Oysa beslenme düzeninin tamamına dikkat etmek çok daha önemli olacaktır: Mannheim'daki Max Planck Enstitüsü tarafından yapılan bir araştırma, ebeveynlerin yüzde 74'ünün gıdalardaki şeker oranının çok düşük olduğunu tahmin ettiğini ortaya koymuştur. Yüzde 92'si meyveli yoğurt ve yüzde 84'ü portakal suyu konusunda yanılmıştır. Bunun sonuçları göz ardı edilemez: Her yedi çocuktan biri çok şişman. Uzmanlar, meyve suları ve gazlı içeceklerin yasaklanmasını ve çocukların yemek pişirmesine ve yemeklerin çoğunu kendilerinin yapmasına izin verilmesini önermektedir, çünkü bu sağlıklı yiyeceklerin tadını çok daha iyi hale getirmektedir. Şekere karşı ılımlı bir yaklaşım ve şekerden daha fazla kaçınma bu şekilde oyun yoluyla öğrenilebilir - çocuklara sadece alternatifler sunulması gerekir.
Beslenme doktoru için 3 soru
Dr.
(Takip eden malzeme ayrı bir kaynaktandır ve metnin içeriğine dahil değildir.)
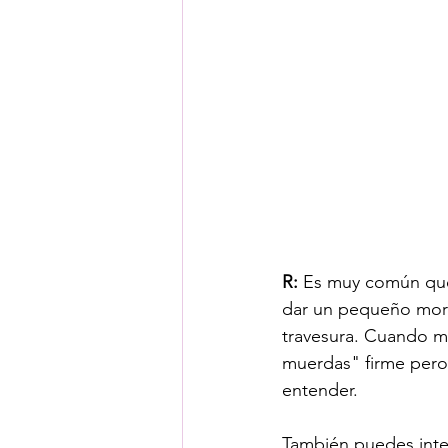
R:
 Es muy común que 
dar un pequeño mord
travesura. Cuando mu
muerdas" firme pero 
entender. 
También puedes inte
Matthias Riedl (55) yazar, iç hastalıkları ve diyabet uzmanıdır ve "Die Ernährungs-Docs" (Beslenme Doktorları) adlı TV programından tanınmaktadır
Tatlı tehlikesini nasıl değerlendiriyorsunuz?
"Yüksek şeker tüketiminin tüm sanayileşmiş batı ülkelerindeki en büyük sağlık yükü olduğu kanıtlanmıştır. Günde 105 g'dan fazla şeker tüketen bir kişinin ölme olasılığı 2,4 kat daha fazladır."
Fruktoz neden daha sağlıklı değil?
"Meyve şekeri (fruktoz) ne yazık ki bir çıkış yolu değildir, çünkü karaciğer yağlanmasına yol açar. Agave şurubu, sultani üzüm ve balda bulunur."
Tatlandırıcılar mantıklı bir alternatif midir?
"Tatlandırıcılar herhangi bir kalori sağlamaz, ancak tatlılara karşı hassasiyeti azaltır. Tatlı ürünlere olan isteği artırır. Tavsiyem: aromalı baharatları deneyin veya %40 daha az kaloriye sahip olan huş şekerini (ksilitol) deneyin."